* _YOUR TASK_: Copy every record exactly, leaving the pictures out.

Saved data entries:
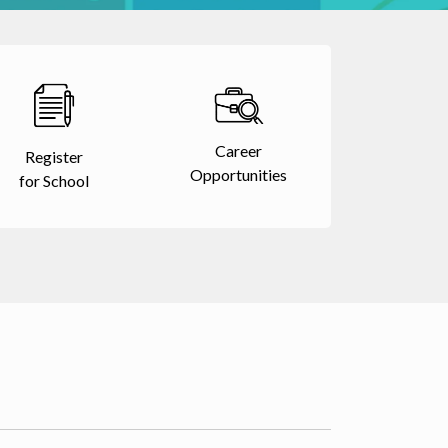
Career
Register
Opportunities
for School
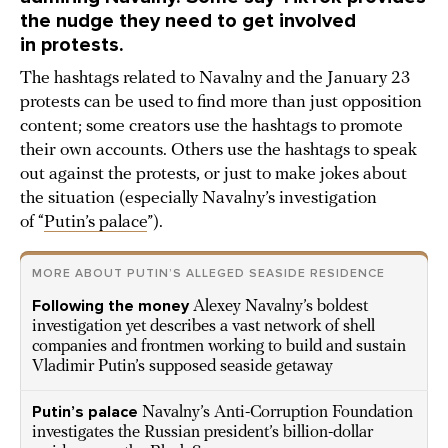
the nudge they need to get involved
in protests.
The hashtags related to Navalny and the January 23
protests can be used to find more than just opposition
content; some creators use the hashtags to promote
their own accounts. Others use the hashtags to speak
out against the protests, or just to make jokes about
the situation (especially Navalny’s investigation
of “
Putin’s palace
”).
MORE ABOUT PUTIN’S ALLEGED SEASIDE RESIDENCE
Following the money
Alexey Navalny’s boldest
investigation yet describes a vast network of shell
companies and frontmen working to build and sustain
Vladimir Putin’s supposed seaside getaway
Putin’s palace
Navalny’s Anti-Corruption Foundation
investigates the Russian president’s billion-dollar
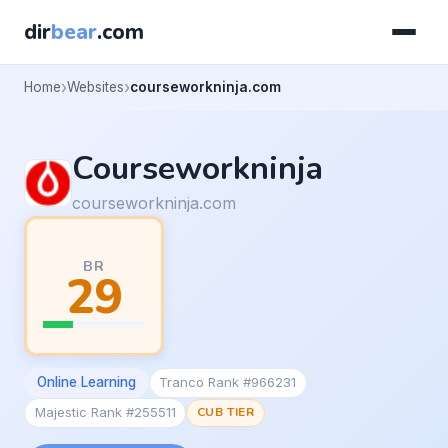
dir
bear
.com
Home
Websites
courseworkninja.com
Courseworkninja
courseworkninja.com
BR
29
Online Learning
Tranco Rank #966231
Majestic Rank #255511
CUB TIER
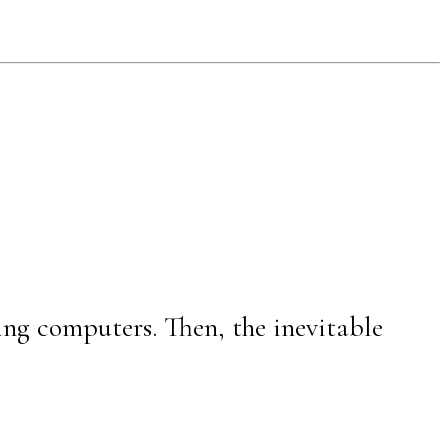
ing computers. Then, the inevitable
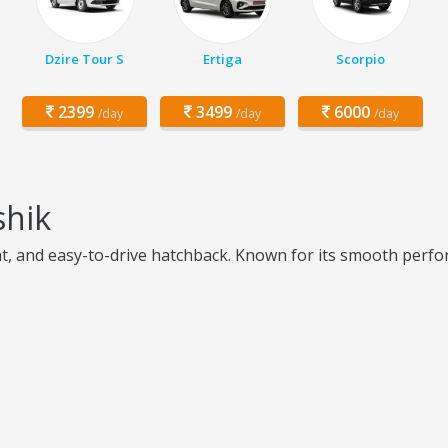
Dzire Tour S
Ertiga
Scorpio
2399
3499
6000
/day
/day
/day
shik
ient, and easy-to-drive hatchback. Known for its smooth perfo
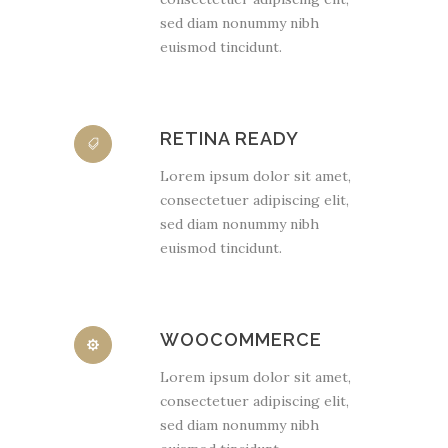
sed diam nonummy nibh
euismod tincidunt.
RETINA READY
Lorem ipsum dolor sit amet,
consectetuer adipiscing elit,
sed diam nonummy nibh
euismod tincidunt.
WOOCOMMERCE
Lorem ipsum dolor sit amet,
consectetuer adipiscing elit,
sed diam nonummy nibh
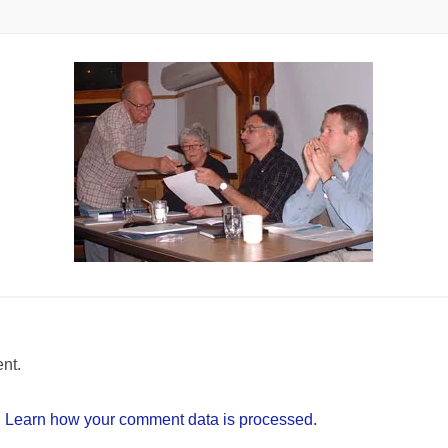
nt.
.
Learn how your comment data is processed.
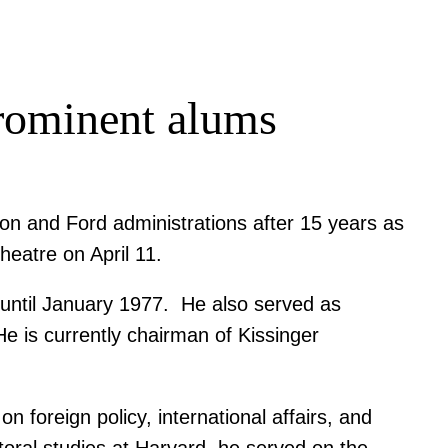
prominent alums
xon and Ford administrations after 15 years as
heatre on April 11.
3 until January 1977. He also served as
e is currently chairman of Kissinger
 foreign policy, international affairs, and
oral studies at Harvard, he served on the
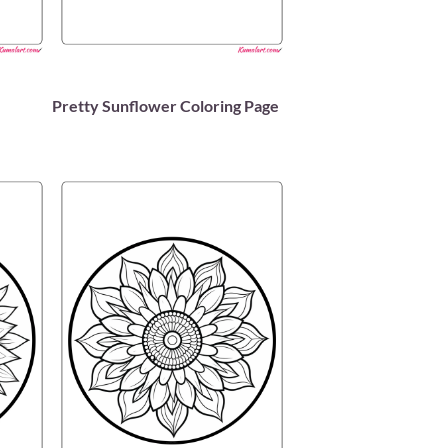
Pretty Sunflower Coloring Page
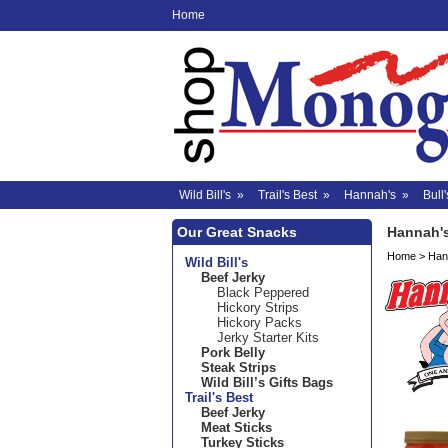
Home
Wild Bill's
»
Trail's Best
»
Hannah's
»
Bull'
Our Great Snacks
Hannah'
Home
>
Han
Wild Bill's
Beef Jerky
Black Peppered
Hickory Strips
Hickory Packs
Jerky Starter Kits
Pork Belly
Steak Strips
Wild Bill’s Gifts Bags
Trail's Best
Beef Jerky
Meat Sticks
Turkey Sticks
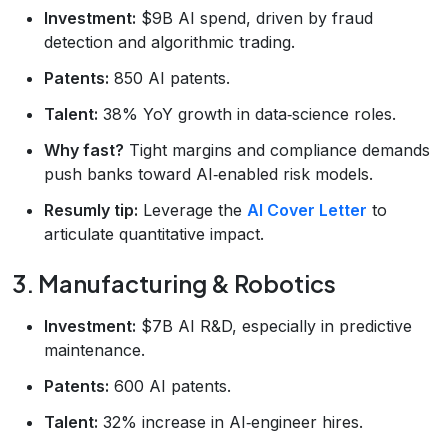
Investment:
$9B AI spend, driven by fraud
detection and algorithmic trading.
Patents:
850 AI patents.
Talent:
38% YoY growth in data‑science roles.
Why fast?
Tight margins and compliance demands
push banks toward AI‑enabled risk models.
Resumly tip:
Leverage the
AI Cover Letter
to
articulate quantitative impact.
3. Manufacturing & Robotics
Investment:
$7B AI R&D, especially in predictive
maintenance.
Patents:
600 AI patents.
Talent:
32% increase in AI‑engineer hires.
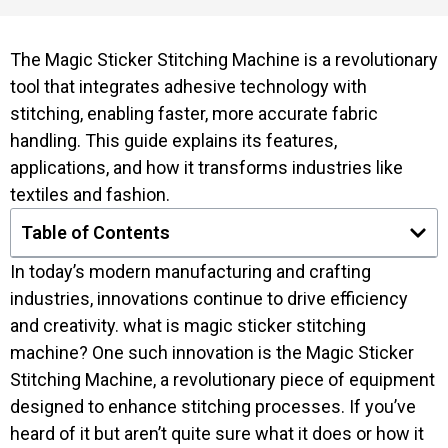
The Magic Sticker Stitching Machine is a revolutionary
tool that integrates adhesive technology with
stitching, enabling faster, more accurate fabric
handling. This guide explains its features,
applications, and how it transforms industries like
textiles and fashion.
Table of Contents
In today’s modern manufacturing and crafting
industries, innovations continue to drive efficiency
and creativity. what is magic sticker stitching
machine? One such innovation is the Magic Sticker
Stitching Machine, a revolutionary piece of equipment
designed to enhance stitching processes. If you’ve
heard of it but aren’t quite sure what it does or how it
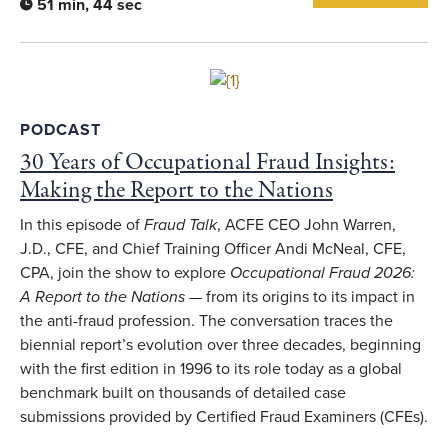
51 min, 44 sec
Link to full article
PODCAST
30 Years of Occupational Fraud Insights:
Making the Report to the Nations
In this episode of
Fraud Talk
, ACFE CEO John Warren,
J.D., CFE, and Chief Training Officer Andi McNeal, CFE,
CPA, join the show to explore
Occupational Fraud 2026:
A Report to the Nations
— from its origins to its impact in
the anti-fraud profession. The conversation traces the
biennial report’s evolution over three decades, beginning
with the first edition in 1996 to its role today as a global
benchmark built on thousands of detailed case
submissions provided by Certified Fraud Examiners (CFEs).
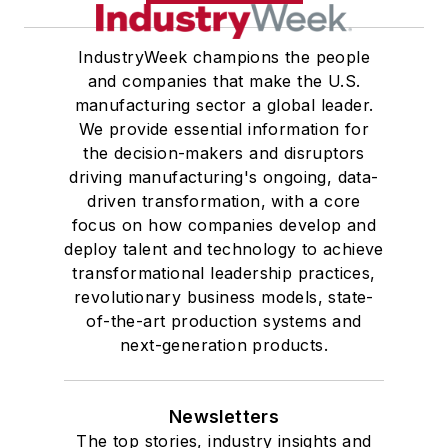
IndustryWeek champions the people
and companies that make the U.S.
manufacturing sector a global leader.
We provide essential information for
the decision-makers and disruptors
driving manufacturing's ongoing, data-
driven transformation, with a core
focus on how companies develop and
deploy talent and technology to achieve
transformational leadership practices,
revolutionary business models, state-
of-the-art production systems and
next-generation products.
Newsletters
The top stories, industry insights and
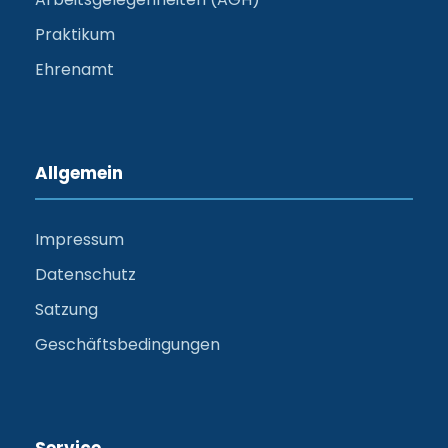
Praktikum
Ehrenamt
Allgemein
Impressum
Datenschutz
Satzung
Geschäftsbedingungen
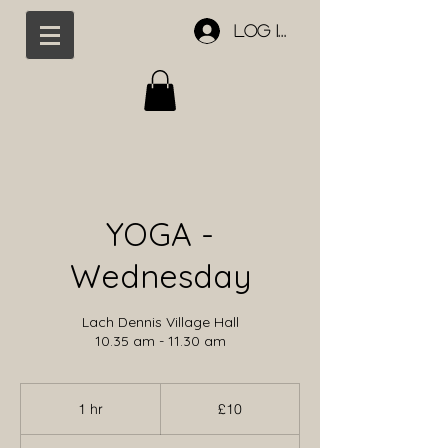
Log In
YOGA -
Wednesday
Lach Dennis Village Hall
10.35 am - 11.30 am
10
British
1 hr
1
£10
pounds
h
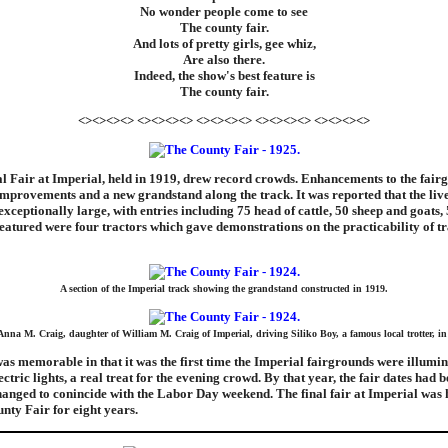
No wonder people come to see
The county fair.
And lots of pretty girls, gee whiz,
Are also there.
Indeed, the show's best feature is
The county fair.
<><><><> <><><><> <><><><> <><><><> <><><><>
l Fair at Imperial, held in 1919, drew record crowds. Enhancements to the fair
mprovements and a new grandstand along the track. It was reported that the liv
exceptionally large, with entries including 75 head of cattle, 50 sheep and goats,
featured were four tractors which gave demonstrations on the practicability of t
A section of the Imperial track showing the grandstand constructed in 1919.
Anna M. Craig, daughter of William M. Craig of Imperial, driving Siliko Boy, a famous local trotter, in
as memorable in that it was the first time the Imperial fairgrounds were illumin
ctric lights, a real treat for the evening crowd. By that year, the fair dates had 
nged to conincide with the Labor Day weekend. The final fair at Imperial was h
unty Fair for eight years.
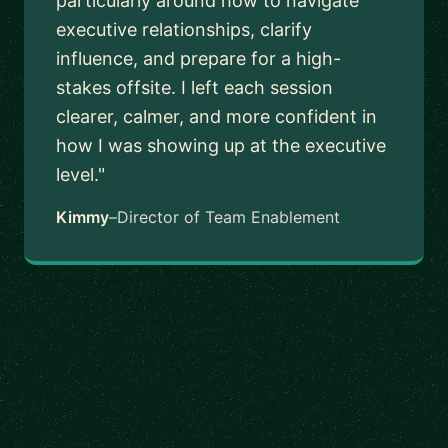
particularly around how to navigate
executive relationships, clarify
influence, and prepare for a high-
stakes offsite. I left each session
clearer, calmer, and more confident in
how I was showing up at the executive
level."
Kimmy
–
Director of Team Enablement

* _SOLVED EXERCISE_:
Career
Register
Opportunities
for School
the nudge they need to get involved
in protests.
The hashtags related to Navalny and the January 23
protests can be used to find more than just opposition
content; some creators use the hashtags to promote
their own accounts. Others use the hashtags to speak
out against the protests, or just to make jokes about
the situation (especially Navalny’s investigation
of “
Putin’s palace
”).
MORE ABOUT PUTIN’S ALLEGED SEASIDE RESIDENCE
Following the money
Alexey Navalny’s boldest
investigation yet describes a vast network of shell
companies and frontmen working to build and sustain
Vladimir Putin’s supposed seaside getaway
Putin’s palace
Navalny’s Anti-Corruption Foundation
investigates the Russian president’s billion-dollar
dir
bear
.com
Home
Websites
courseworkninja.com
Courseworkninja
courseworkninja.com
BR
29
Online Learning
Tranco Rank #966231
Majestic Rank #255511
CUB TIER
ing computers. Then, the inevitable
Dzire Tour S
Ertiga
Scorpio
2399
3499
6000
/day
/day
/day
shik
ient, and easy-to-drive hatchback. Known for its smooth perfo
sed diam nonummy nibh
euismod tincidunt.
RETINA READY
Lorem ipsum dolor sit amet,
consectetuer adipiscing elit,
sed diam nonummy nibh
euismod tincidunt.
WOOCOMMERCE
Lorem ipsum dolor sit amet,
consectetuer adipiscing elit,
sed diam nonummy nibh
nt.
.
Learn how your comment data is processed.
prominent alums
xon and Ford administrations after 15 years as
heatre on April 11.
3 until January 1977. He also served as
e is currently chairman of Kissinger
 foreign policy, international affairs, and
oral studies at Harvard, he served on the
Pretty Sunflower Coloring Page
Home
Wild Bill's
»
Trail's Best
»
Hannah's
»
Bull'
Our Great Snacks
Hannah'
Home
>
Han
Wild Bill's
Beef Jerky
Black Peppered
Hickory Strips
Hickory Packs
Jerky Starter Kits
Pork Belly
Steak Strips
Wild Bill’s Gifts Bags
Trail's Best
Beef Jerky
Meat Sticks
Turkey Sticks
Investment:
$9B AI spend, driven by fraud
detection and algorithmic trading.
Patents:
850 AI patents.
Talent:
38% YoY growth in data‑science roles.
Why fast?
Tight margins and compliance demands
push banks toward AI‑enabled risk models.
Resumly tip:
Leverage the
AI Cover Letter
to
articulate quantitative impact.
3. Manufacturing & Robotics
Investment:
$7B AI R&D, especially in predictive
maintenance.
Patents:
600 AI patents.
Talent:
32% increase in AI‑engineer hires.
The Magic Sticker Stitching Machine is a revolutionary
tool that integrates adhesive technology with
stitching, enabling faster, more accurate fabric
handling. This guide explains its features,
applications, and how it transforms industries like
textiles and fashion.
Table of Contents
In today’s modern manufacturing and crafting
industries, innovations continue to drive efficiency
and creativity. what is magic sticker stitching
machine? One such innovation is the Magic Sticker
Stitching Machine, a revolutionary piece of equipment
designed to enhance stitching processes. If you’ve
heard of it but aren’t quite sure what it does or how it
51 min, 44 sec
Link to full article
PODCAST
30 Years of Occupational Fraud Insights:
Making the Report to the Nations
In this episode of
Fraud Talk
, ACFE CEO John Warren,
J.D., CFE, and Chief Training Officer Andi McNeal, CFE,
CPA, join the show to explore
Occupational Fraud 2026:
A Report to the Nations
— from its origins to its impact in
the anti-fraud profession. The conversation traces the
biennial report’s evolution over three decades, beginning
with the first edition in 1996 to its role today as a global
benchmark built on thousands of detailed case
submissions provided by Certified Fraud Examiners (CFEs).
IndustryWeek champions the people
and companies that make the U.S.
manufacturing sector a global leader.
We provide essential information for
the decision-makers and disruptors
driving manufacturing's ongoing, data-
driven transformation, with a core
focus on how companies develop and
deploy talent and technology to achieve
transformational leadership practices,
revolutionary business models, state-
of-the-art production systems and
next-generation products.
Newsletters
The top stories, industry insights and
Praktikum
Ehrenamt
Allgemein
Impressum
Datenschutz
Satzung
Geschäftsbedingungen
Log In
YOGA -
Wednesday
Lach Dennis Village Hall
10.35 am - 11.30 am
10
British
1 hr
1
£10
pounds
h
No wonder people come to see
The county fair.
And lots of pretty girls, gee whiz,
Are also there.
Indeed, the show's best feature is
The county fair.
<><><><> <><><><> <><><><> <><><><> <><><><>
l Fair at Imperial, held in 1919, drew record crowds. Enhancements to the fair
mprovements and a new grandstand along the track. It was reported that the liv
exceptionally large, with entries including 75 head of cattle, 50 sheep and goats,
featured were four tractors which gave demonstrations on the practicability of t
A section of the Imperial track showing the grandstand constructed in 1919.
Anna M. Craig, daughter of William M. Craig of Imperial, driving Siliko Boy, a famous local trotter, in
as memorable in that it was the first time the Imperial fairgrounds were illumin
ctric lights, a real treat for the evening crowd. By that year, the fair dates had 
nged to conincide with the Labor Day weekend. The final fair at Imperial was h
unty Fair for eight years.
particularly around how to navigate
executive relationships, clarify
influence, and prepare for a high-
stakes offsite. I left each session
clearer, calmer, and more confident in
how I was showing up at the executive
level."
Kimmy
–
Director of Team Enablement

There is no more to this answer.